New Zealand released highly-anticipated proposed medical cannabis regulations today, representing a “huge milestone” for country’s burgeoning industry as it looks to become a hub for innovation, cultivation and production, industry sources say.
The government aims to finalize the regulations by Dec. 18, 2019 in order to implement the medical cannabis program in the first quarter of 2020.
Paul Manning, co-founder of Auckland-based Helius Therapeutics, called the proposals “excellent” and said the standards for cultivation and manufacturing are “high yet workable.”
“These regulations, if implemented, could allow New Zealand to establish itself as a world-class hub for medical cannabis innovation and production in the APAC region,” he told Marijuana Business Daily.
Parliamentarians approved the Medicinal Cannabis Scheme in early 2018.
The document proposes detailed rules to manage:
Licensing of products
Distribution of products
How products will be monitored
The government is soliciting feedback on the proposals until Aug. 9 to shape the final regulations.
After the consultations are complete, the Ministry of Health will analyze the feedback and work with the Medicinal Cannabis Advisory Group before making recommendations to the government.

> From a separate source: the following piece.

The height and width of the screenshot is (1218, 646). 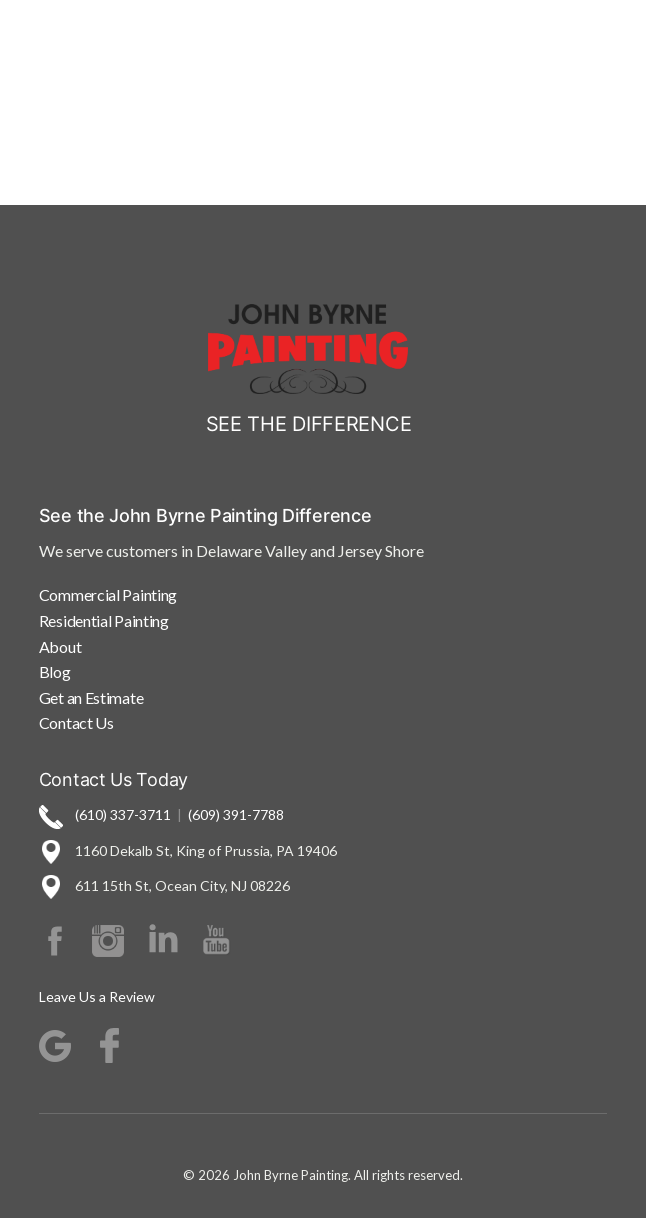 I want to click on (609) 391-7788, so click(x=236, y=814).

The ministry will then seek approval from cabinet and work with the Parliamentary Counsel Office to draft the complete Misuse of Drugs (Medicinal Cannabis) Regulations.
One of the most important aspects of the proposed rules would see the establishment of the Medicinal Cannabis Agency.
Some of the agency’s responsibilities will include:
Licensing of cultivators, manufacturers, suppliers and researchers;
Controls on advertising;
Sampling and testing for compliance and other requirements, including labeling information; and
Collecting and assessing information about the products.
The agency will also monitor quality standards and compliance with licence conditions.
The draft regulations would allow cultivators to bring illicit cannabis seed to the regulated market, so long as they report the amount to the regulator, along with any other details they have.
Without such a clause, regulated growers would have limited access to legal genetics, according to experts.
“I’m particularly enamored by their illicit seed amnesty,” said Rhys Cohen, director of Cannabis Consulting Australia.
“This continues to be an unnecessary barrier for Australian companies and will greatly accelerate the development of a (New Zealand) industry.”
The government is seeking feedback on whether “unapproved” medical cannabis products should be prescribed by a medical doctor with the recommendation of a specialist, or only by a specialist, according to the consultation paper.
Either way, industry and patient groups see the involvement of specialists as an unnecessary barrier.
“The requirement for a specialist recommendation to accompany medical cannabis prescriptions was a completely unnecessary addition,” said Manning of Helius Therapeutics. “This has the potential to significantly inhibit patient access … I expect the regulator see significant push back from patients and industry on that point.”
If that requirement remains in the final regulations, Cohen expects it to be amended once the scheme has been running for a while and people are more comfortable with the broader program.
More key proposals
Food containing medical cannabis will not be allowed.
The document is offering two options for a manufacturing quality standard: The country could adopt the current approach for manufacturing in accordance with Good Manufacturing Practice (GMP) for all medical cannabis products.
The second option the country is considering is to allow for the manufacture of some medical cannabis forms under GMP and others forms under Good Production Practices (similar to Canada’s system).
New Zealand currently does not allow the export of “unapproved” medicine, but the country is proposing to remove that restriction for medical marijuana products that meet quality standards.
That would allow the country’s regulated cannabis businesses to compete against those from neighboring Australia.
奥克兰 Helius Therapeutics 联合创始人保罗•曼宁( Paul Manning )称，这些提议“很好”，并表示，种植和制造的标准“高但可行”。
“这些规定如果得到实施，将使新西兰能够成为亚太地区医用大麻创新和生产的世界级中心，”他对《 Marijuana Business Daily 》表示。
澳大利亚坎纳比斯咨询公司( Cannabis Consulting Australia )董事里斯•科恩( Rhys Cohen )表示：“我尤其对他们的非法种子特赦感到着迷。”
Helius Therapeutics 的 Manning 说：“要求专家建议随用医用大麻处方是完全不必要的补充。”“这有可能显著抑制患者的进入……我预计监管机构会在这一点上看到患者和行业的重大倒退。”
该文件提供了两种制造质量标准的选择：国家可以对所有医用大麻产品按照《良好制造规范》（ GMP ）采用目前的制造方法。
该国正在考虑的第二个选择是允许根据 GMP 和其他形式的良好生产规范（类似于加拿大的制度）生产某些医用大麻。